--- START ---

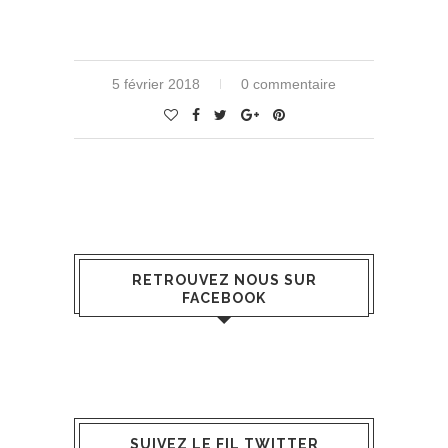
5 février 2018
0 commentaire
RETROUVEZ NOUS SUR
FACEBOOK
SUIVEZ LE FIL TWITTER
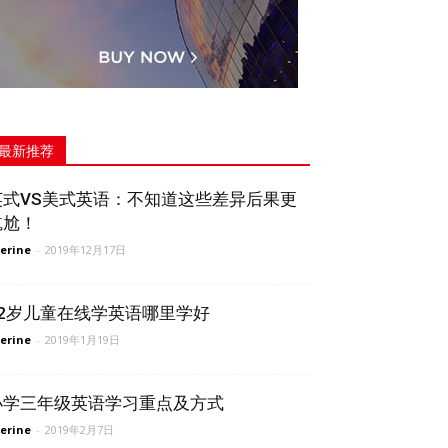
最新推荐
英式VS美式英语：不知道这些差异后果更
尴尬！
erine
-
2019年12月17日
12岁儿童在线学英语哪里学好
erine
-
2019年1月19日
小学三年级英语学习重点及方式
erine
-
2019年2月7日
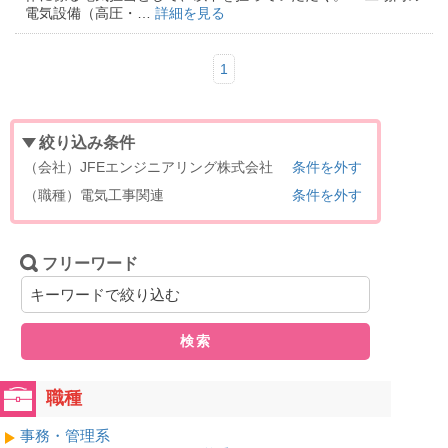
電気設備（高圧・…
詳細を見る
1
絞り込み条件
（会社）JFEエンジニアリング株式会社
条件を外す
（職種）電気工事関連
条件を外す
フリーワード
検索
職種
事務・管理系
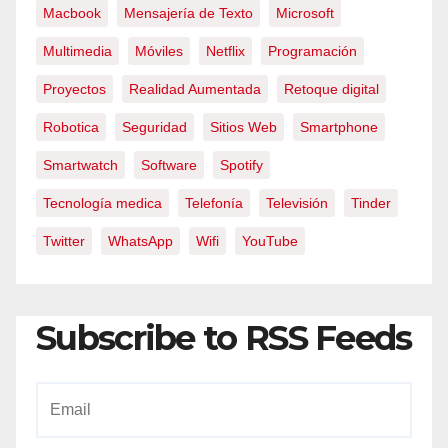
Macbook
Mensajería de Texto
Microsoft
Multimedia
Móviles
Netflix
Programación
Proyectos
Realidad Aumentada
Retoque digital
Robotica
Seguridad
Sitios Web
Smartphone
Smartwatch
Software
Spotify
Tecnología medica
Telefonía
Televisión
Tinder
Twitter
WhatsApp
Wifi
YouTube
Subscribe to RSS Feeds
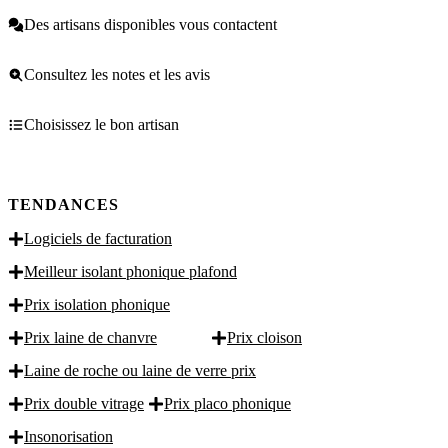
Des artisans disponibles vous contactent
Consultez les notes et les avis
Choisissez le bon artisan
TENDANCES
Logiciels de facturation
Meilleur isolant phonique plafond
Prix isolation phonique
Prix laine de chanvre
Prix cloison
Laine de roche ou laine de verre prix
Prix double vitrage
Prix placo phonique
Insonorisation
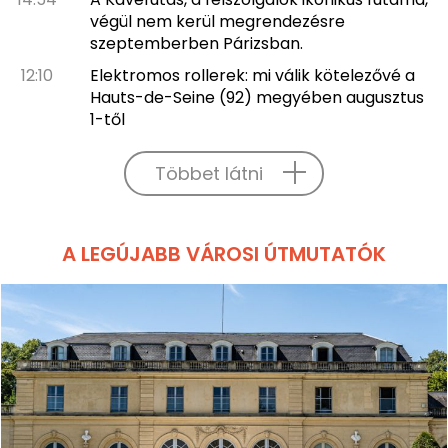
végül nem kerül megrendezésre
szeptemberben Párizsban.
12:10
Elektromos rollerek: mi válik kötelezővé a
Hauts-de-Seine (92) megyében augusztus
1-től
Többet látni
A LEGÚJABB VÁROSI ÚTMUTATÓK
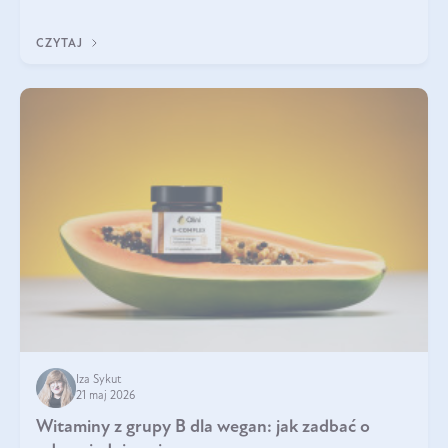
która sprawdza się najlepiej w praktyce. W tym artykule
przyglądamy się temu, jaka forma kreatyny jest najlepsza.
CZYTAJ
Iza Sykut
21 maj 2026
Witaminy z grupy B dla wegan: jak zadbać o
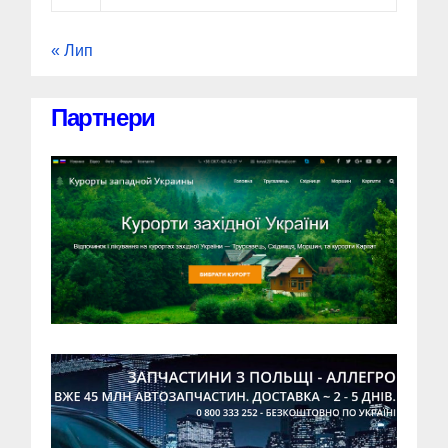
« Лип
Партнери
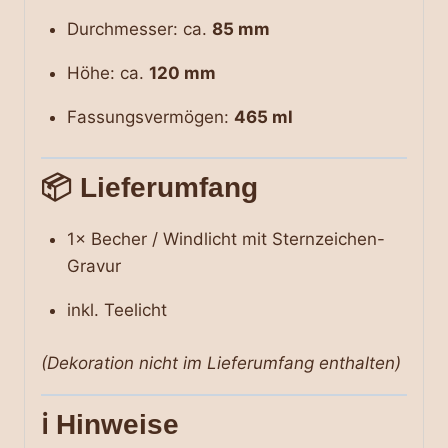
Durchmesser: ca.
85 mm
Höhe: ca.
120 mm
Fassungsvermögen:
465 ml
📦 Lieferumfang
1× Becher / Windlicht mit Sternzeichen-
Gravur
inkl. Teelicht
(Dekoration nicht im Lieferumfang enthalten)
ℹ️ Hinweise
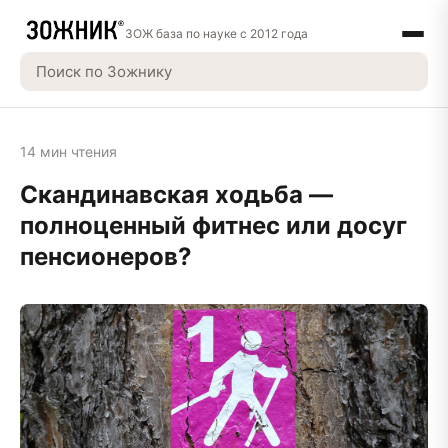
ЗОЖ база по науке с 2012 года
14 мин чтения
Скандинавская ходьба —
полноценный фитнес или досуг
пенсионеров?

--- END ---
--- START ---

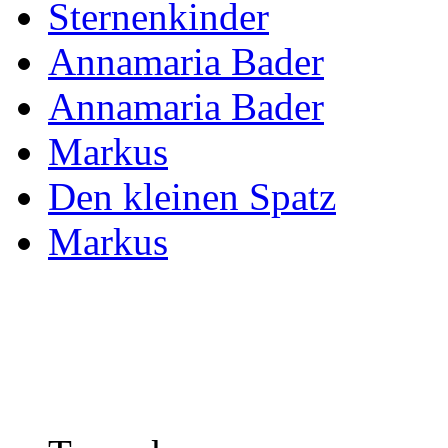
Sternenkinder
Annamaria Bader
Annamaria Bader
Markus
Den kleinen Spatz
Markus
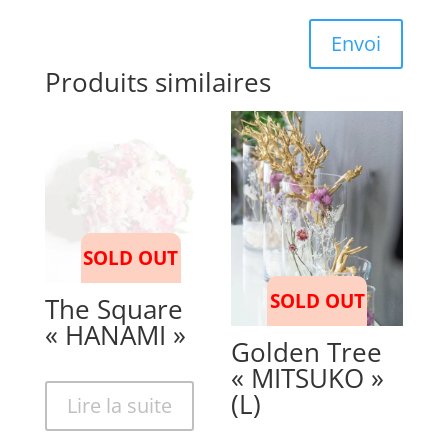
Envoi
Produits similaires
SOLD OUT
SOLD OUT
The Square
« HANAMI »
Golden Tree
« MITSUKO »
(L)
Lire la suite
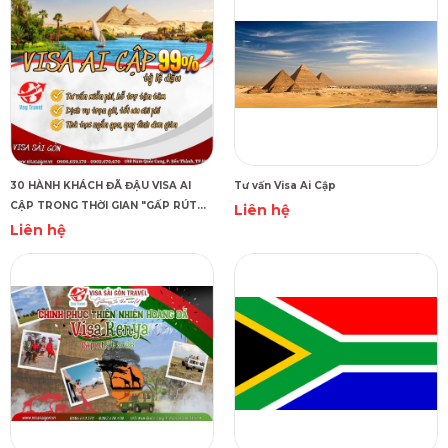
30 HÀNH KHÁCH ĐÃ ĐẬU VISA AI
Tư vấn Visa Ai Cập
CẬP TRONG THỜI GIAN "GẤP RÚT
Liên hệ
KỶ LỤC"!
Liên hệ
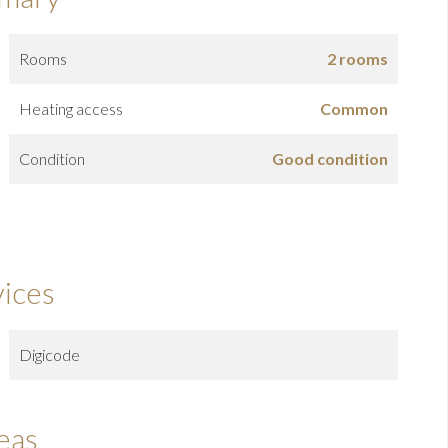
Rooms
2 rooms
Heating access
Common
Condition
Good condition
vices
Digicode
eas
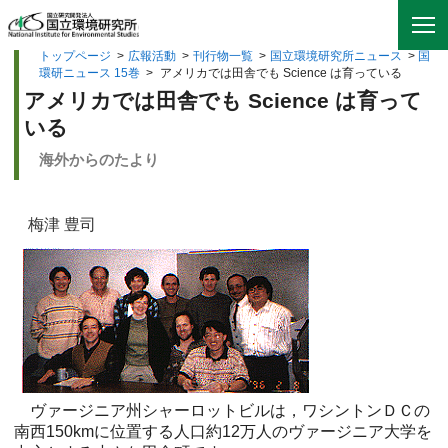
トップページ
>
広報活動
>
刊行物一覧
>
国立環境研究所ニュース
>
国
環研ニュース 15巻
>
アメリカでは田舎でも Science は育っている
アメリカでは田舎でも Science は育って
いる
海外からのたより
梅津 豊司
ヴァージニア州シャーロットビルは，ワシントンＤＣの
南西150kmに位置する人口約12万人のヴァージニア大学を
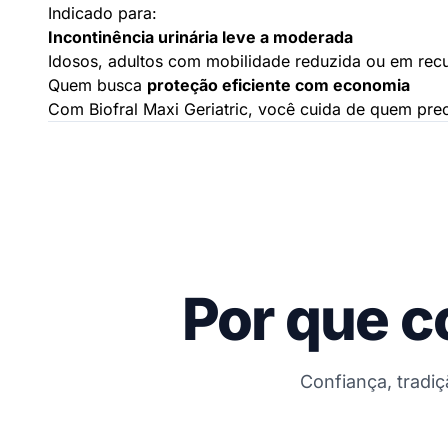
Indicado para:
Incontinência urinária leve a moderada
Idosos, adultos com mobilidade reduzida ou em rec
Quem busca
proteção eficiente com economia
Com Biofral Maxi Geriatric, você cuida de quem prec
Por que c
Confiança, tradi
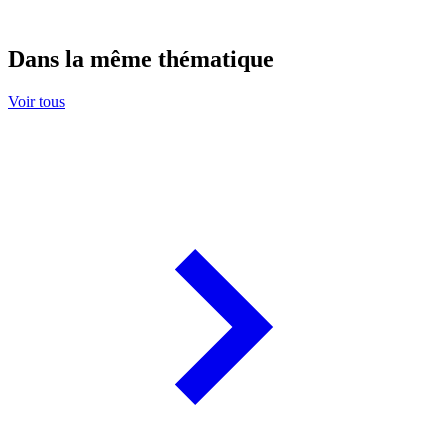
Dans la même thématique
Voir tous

--- END ---
--- START ---

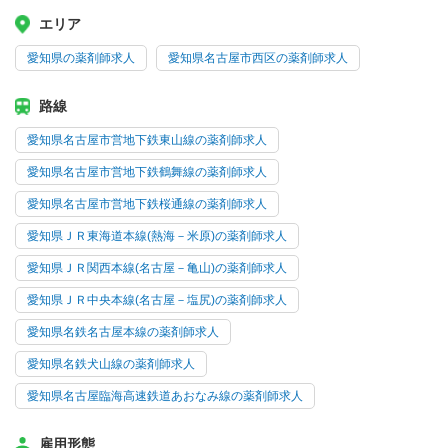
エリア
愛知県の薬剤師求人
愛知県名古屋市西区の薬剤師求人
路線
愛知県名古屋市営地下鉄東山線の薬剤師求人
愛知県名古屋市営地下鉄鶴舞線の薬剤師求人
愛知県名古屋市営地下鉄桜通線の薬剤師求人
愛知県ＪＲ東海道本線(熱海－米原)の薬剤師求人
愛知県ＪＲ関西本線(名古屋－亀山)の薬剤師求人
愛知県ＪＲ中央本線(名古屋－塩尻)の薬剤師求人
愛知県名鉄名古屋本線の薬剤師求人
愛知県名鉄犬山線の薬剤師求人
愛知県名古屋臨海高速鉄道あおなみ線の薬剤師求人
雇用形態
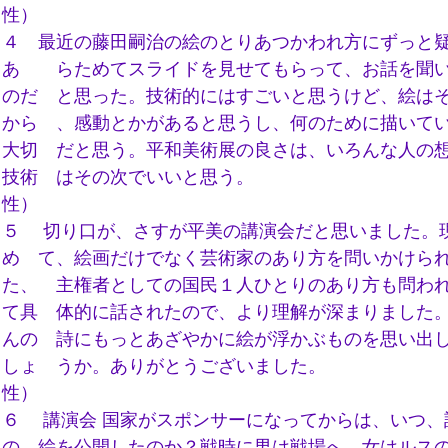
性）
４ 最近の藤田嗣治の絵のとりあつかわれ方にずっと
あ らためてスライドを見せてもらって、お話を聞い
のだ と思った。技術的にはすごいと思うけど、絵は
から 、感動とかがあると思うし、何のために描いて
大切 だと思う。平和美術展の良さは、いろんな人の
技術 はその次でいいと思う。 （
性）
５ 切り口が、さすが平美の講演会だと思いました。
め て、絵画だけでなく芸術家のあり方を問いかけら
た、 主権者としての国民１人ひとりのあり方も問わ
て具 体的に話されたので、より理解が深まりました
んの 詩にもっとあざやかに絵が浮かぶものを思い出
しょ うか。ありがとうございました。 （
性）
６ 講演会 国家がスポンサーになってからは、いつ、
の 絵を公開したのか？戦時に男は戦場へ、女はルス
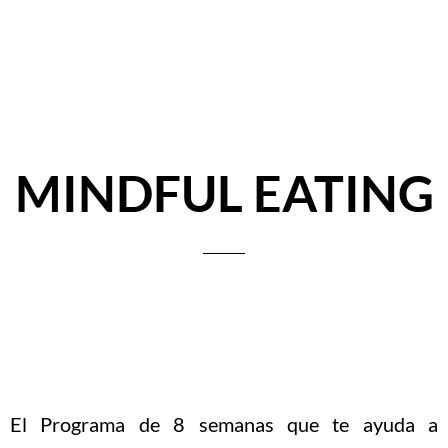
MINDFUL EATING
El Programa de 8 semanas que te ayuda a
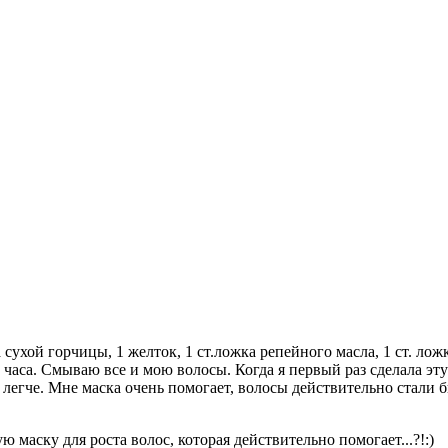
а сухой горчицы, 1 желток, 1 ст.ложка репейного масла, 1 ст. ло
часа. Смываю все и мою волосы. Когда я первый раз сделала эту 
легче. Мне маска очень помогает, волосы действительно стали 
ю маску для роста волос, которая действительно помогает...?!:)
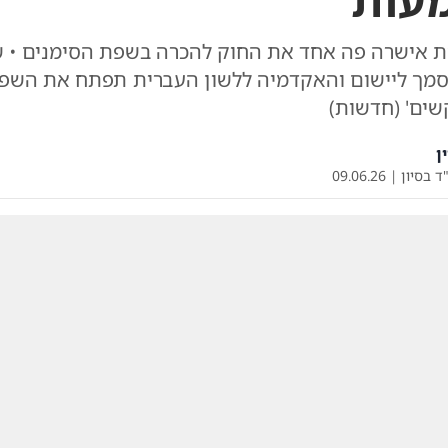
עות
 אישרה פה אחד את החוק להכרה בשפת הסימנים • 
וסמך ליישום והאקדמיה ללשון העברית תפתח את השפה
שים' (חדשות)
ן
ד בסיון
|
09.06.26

--- END ---

Task goal:
Transcribe only the lines above that start at the line containing "Prix laine de chanvre" and end at the line containing "пенсионеров?". Omit pictures.

Written solution:
Prix laine de chanvre
Prix cloison
Laine de roche ou laine de verre prix
Prix double vitrage
Prix placo phonique
Insonorisation
végül nem kerül megrendezésre
szeptemberben Párizsban.
12:10
Elektromos rollerek: mi válik kötelezővé a
Hauts-de-Seine (92) megyében augusztus
1-től
Többet látni
A LEGÚJABB VÁROSI ÚTMUTATÓK
która sprawdza się najlepiej w praktyce. W tym artykule
przyglądamy się temu, jaka forma kreatyny jest najlepsza.
CZYTAJ
Iza Sykut
21 maj 2026
Witaminy z grupy B dla wegan: jak zadbać o
« Лип
Партнери
Durchmesser: ca.
85 mm
Höhe: ca.
120 mm
Fassungsvermögen:
465 ml
📦 Lieferumfang
1× Becher / Windlicht mit Sternzeichen-
Gravur
inkl. Teelicht
(Dekoration nicht im Lieferumfang enthalten)
ℹ️ Hinweise
ЗОЖ база по науке с 2012 года
14 мин чтения
Скандинавская ходьба —
полноценный фитнес или досуг
пенсионеров?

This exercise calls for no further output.